The implementation of this behavior should be handled in the base class and there are several ways to accomplish it.  There are just a few things you want to think about:

  1. Make sure that when inputs fire a change notification, the dependants are also fired
  2. Make sure to handle dependency chaining.  InputA will cause Calculation to fire and Calculation will cause CalculationText to fire
  3. If the derived class declares dependencies such that it creates a circular reference, don’t endlessly loop or overflow your stack

Here is a very simple implementation of this behavior.  It manages the reflection at the time of change.  A better (more efficient) implementation would probably map the dependencies at construction time into a private dictionary, but this is just a quick example of how you might achieve this behavior:

public abstract class ViewModelBase : INotifyPropertyChanged
{
    [AttributeUsage(AttributeTargets.Property, AllowMultiple = true)]
    protected class DependsUponAttribute : Attribute
    {
        public string DependancyName { get; private set; }
        
        public DependsUponAttribute(string propertyName)
        {
            DependancyName = propertyName;
        }
    }

    protected virtual void RaisePropertyChanged(string propertyName)
    {
        var handlers = PropertyChanged;
        if (handlers != null)
        {
            foreach(var property in AllNotifiedProperties(propertyName))
                handlers(this, new PropertyChangedEventArgs(property));
        }
    }

    private IEnumerable<string> DependantProperties(string inputName)
    {
        return from property in GetType().GetProperties()
               where property.GetCustomAttributes(typeof(DependsUponAttribute), true).Cast<DependsUponAttribute>()
                     .Any(attribute => attribute.DependancyName == inputName)
               select property.Name;
    }

    private IEnumerable<string> NotifiedProperties(IEnumerable<string> inputs)
    {
        var dependancies = from input in inputs
                           from dependancy in DependantProperties(input)
                           select dependancy;

        return inputs.Union(dependancies).Distinct();
    }

    private IEnumerable<string> AllNotifiedProperties(string inputName)
    {
        IEnumerable<string> results = new[]{inputName};

        while (NotifiedProperties(results).Count() > results.Count())
            results = NotifiedProperties(results);

        return results;
    }

    public event PropertyChangedEventHandler PropertyChanged;
}
posted on Saturday, November 14, 2009 1:55 PM

Feedback

# re: Adventures in MVVM -- Dependant Properties with INotifyPropertyChanged 11/14/2009 4:30 PM Gustavo Keener
Using of Attributes to indicate dependencies strikes me as a brilliant idea. It solves the problem without necessarily having to use the Decorator pattern (unless you want to do this kind of thing at runtime).

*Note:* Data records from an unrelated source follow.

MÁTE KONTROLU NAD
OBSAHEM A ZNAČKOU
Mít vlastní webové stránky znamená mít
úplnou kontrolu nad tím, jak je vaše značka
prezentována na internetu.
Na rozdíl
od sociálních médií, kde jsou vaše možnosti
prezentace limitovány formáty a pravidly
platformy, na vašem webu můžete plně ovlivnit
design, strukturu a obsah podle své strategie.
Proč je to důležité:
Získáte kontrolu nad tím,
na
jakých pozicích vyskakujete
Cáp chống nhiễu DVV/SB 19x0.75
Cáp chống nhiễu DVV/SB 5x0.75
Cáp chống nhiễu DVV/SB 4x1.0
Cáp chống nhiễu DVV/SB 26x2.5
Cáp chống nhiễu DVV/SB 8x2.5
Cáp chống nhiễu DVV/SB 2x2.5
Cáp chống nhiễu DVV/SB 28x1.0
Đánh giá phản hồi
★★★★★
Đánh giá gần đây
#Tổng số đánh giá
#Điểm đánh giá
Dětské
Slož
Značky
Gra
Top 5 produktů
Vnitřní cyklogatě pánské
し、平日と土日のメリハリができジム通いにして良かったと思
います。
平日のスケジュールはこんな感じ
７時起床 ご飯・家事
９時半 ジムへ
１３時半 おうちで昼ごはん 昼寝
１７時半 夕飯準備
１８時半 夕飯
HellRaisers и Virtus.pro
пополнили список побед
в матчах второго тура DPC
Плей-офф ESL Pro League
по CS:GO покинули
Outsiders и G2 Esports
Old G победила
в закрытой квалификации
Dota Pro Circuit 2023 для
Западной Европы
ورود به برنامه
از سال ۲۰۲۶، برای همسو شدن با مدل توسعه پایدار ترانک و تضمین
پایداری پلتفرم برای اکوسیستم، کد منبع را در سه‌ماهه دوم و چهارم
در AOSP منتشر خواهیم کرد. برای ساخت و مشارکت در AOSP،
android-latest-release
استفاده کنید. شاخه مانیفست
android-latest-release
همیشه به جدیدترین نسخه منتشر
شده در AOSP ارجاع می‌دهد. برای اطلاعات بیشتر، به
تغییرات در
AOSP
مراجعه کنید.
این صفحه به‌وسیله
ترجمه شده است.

# re: Adventures in MVVM -- Dependant Properties with INotifyPropertyChanged 1/10/2010 9:25 PM Rapid Share
That's something that bugs me a lot.
A very nice way to implement that is to use postsharp (postsharp.org). You just put an attribute on your entity the framework takes care of the rest.

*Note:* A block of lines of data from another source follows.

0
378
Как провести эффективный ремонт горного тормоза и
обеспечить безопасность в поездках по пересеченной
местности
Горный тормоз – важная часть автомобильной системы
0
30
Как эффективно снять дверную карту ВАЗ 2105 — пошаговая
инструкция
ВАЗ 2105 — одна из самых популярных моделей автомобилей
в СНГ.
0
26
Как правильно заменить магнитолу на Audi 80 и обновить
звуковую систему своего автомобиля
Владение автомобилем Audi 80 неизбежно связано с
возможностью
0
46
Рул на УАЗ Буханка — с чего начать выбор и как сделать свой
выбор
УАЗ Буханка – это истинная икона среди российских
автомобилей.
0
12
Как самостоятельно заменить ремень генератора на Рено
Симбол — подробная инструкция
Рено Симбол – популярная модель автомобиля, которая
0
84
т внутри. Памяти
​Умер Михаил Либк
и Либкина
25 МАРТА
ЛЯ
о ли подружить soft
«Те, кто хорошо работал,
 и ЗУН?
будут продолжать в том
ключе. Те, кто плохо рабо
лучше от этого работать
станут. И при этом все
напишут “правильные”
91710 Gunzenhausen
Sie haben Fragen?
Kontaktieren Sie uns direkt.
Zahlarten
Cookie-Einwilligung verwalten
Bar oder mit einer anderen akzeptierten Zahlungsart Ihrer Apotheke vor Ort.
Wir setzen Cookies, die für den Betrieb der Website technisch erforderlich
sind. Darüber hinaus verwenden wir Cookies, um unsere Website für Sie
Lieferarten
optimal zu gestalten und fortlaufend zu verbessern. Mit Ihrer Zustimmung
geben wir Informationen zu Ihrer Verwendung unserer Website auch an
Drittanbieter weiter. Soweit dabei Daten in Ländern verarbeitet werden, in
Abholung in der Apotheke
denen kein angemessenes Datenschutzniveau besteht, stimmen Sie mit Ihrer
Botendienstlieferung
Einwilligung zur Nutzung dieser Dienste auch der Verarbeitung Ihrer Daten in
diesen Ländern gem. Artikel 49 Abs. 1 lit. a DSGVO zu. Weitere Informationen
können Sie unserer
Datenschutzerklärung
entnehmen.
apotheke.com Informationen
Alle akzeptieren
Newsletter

# re: Adventures in MVVM -- Dependant Properties with INotifyPropertyChanged 1/31/2010 9:41 AM Paul Kohler
Nice idea with the View Model, I like how it walks the property tree.

We use the "DependsUponAttribute" idea in a current site with large numbers of dependencies around validation and the display of data. Being able to add or remove attributes and have the UI react is real nice!